Mais au fur et à mesure de l’audition, l’argumentaire placidement asséné par Luis Vassy a fait son chemin. « Tous les retours que j’ai depuis mon arrivée signalent un apaisement très sensible de l’ambiance. C’est le retour que j’ai des organisations étudiantes de Sciences Po, mais aussi des chargés d’enseignement […] Je ne veux pas nier les difficultés qu’il y a eu. Nous sommes scrutés par les médias, je ne le dis pas pour le regretter, cette attention nous oblige », a expliqué le nouveau directeur de l’IEP de Paris.
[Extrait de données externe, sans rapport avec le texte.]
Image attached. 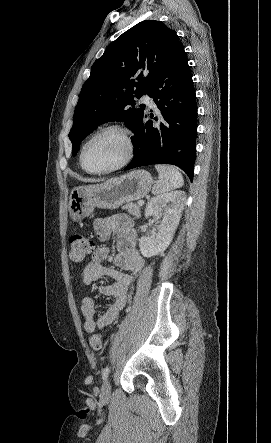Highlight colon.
Instances as JSON below:
<instances>
[{"instance_id":"obj_1","label":"colon","mask_w":271,"mask_h":443,"mask_svg":"<svg viewBox=\"0 0 271 443\" xmlns=\"http://www.w3.org/2000/svg\"><path fill=\"white\" fill-rule=\"evenodd\" d=\"M93 249L94 242L83 234L76 233L69 238V258L74 265H82ZM89 343L93 350H101L102 338L100 333L93 332L89 337Z\"/></svg>"}]
</instances>
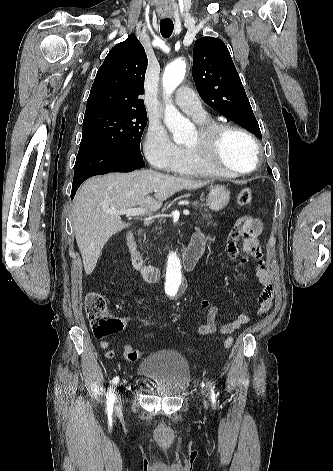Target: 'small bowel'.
I'll use <instances>...</instances> for the list:
<instances>
[{
	"instance_id": "obj_1",
	"label": "small bowel",
	"mask_w": 333,
	"mask_h": 471,
	"mask_svg": "<svg viewBox=\"0 0 333 471\" xmlns=\"http://www.w3.org/2000/svg\"><path fill=\"white\" fill-rule=\"evenodd\" d=\"M261 232L262 222L259 219L245 216L237 220L227 237L228 254L238 265L246 264L249 258L258 261L254 268L255 275L262 286V290L257 297L258 315L266 313L271 308L274 297L272 278L262 260V250L258 240ZM192 239H202L205 243V237L201 233L195 234ZM202 306L206 310L205 319L198 326V333L202 336L212 335L217 332L223 336L230 335L251 319L248 312H243L233 321L218 327L216 322L218 309L211 305L208 300H203ZM132 320L139 321L142 325L149 324L147 320L140 318H132ZM99 345L105 351L107 358L111 359L115 356V352L109 348L108 341L103 340Z\"/></svg>"
}]
</instances>
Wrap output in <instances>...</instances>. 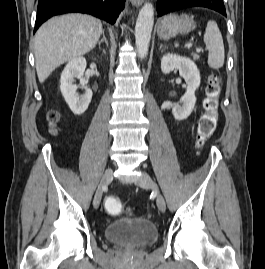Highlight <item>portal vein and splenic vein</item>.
<instances>
[{"instance_id":"18ae733b","label":"portal vein and splenic vein","mask_w":265,"mask_h":269,"mask_svg":"<svg viewBox=\"0 0 265 269\" xmlns=\"http://www.w3.org/2000/svg\"><path fill=\"white\" fill-rule=\"evenodd\" d=\"M185 47L186 48H188V49H190L191 47H192V43H187V44H185ZM196 51L197 52H201V51H203L201 48H196Z\"/></svg>"}]
</instances>
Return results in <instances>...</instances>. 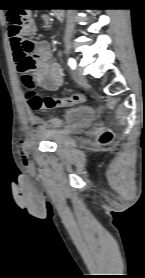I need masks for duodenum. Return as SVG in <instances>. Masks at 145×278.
Wrapping results in <instances>:
<instances>
[{
	"label": "duodenum",
	"instance_id": "duodenum-1",
	"mask_svg": "<svg viewBox=\"0 0 145 278\" xmlns=\"http://www.w3.org/2000/svg\"><path fill=\"white\" fill-rule=\"evenodd\" d=\"M54 18H55L56 20L61 21V20L63 19V12H62V10L56 9V10H55V13H54Z\"/></svg>",
	"mask_w": 145,
	"mask_h": 278
}]
</instances>
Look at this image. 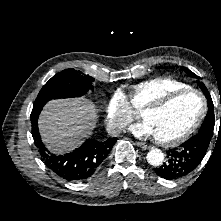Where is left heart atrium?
Wrapping results in <instances>:
<instances>
[{
    "label": "left heart atrium",
    "instance_id": "39dd6f15",
    "mask_svg": "<svg viewBox=\"0 0 221 221\" xmlns=\"http://www.w3.org/2000/svg\"><path fill=\"white\" fill-rule=\"evenodd\" d=\"M129 131L136 137L154 136V132L147 121H142L129 128Z\"/></svg>",
    "mask_w": 221,
    "mask_h": 221
}]
</instances>
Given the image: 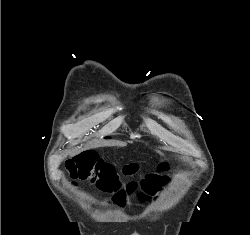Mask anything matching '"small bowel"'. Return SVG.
<instances>
[{
  "label": "small bowel",
  "mask_w": 250,
  "mask_h": 235,
  "mask_svg": "<svg viewBox=\"0 0 250 235\" xmlns=\"http://www.w3.org/2000/svg\"><path fill=\"white\" fill-rule=\"evenodd\" d=\"M160 184L150 188H143L142 191L137 196V202L139 205L146 207L150 204L151 198L157 196L160 191Z\"/></svg>",
  "instance_id": "1"
}]
</instances>
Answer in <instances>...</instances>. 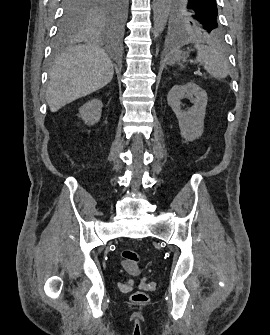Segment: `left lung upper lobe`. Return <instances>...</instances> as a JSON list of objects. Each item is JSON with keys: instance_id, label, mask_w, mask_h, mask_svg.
<instances>
[{"instance_id": "5c2ea615", "label": "left lung upper lobe", "mask_w": 270, "mask_h": 335, "mask_svg": "<svg viewBox=\"0 0 270 335\" xmlns=\"http://www.w3.org/2000/svg\"><path fill=\"white\" fill-rule=\"evenodd\" d=\"M171 13L174 23L185 30L210 36L221 33L216 0H173Z\"/></svg>"}]
</instances>
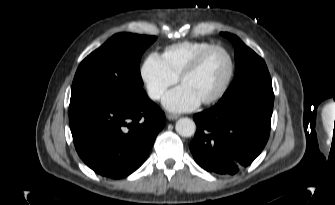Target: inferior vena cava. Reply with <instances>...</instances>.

« Intransigeance » face à l’antisémitisme
Les sénateurs ont salué un « retour à la stabilité » de l’institution, selon les mots du rapporteur des crédits dédiés à l’Enseignement supérieur, Stéphane Piednoir (LR). Les rapporteurs de la mission d’information sur l’antisémitisme dans l’enseignement supérieur, Pierre-Antoine Lévi (centriste) et Bernard Fialaire (radical) sont aussi revenus sur les mesures mises en place face aux « incidents antisémites » identifiés à Sciences Po, faisant notamment référence à l’exclusion d’une étudiante de l’Union des Etudiants Juifs de France (UEJF) d’une conférence pro-Palestine en mars dernier (lire notre article). Une enquête interne avait abouti à la saisine de la section disciplinaire de Sciences Po pour huit élèves, notamment pour avoir occupé illégalement l’amphithéâtre Boutmy, tenu des discours « mettant gravement en cause l’institution » et « des propos discriminatoires à l’égard de l’Union des étudiants juifs de France (UEJF). »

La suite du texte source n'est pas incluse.